## Work instructions
Below, find each line holding "avec" and state how many there are, using the number alone.

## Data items
....
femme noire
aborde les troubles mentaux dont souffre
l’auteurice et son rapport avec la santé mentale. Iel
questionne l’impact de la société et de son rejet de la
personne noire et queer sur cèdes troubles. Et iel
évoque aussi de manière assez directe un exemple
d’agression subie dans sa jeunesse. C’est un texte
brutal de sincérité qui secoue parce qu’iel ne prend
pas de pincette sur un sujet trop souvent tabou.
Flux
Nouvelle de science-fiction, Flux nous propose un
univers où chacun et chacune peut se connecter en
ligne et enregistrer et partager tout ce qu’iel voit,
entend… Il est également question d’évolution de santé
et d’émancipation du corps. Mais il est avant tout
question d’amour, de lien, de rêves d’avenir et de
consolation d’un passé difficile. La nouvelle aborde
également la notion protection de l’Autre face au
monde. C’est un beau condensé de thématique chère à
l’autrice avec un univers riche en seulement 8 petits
....
## Task output
2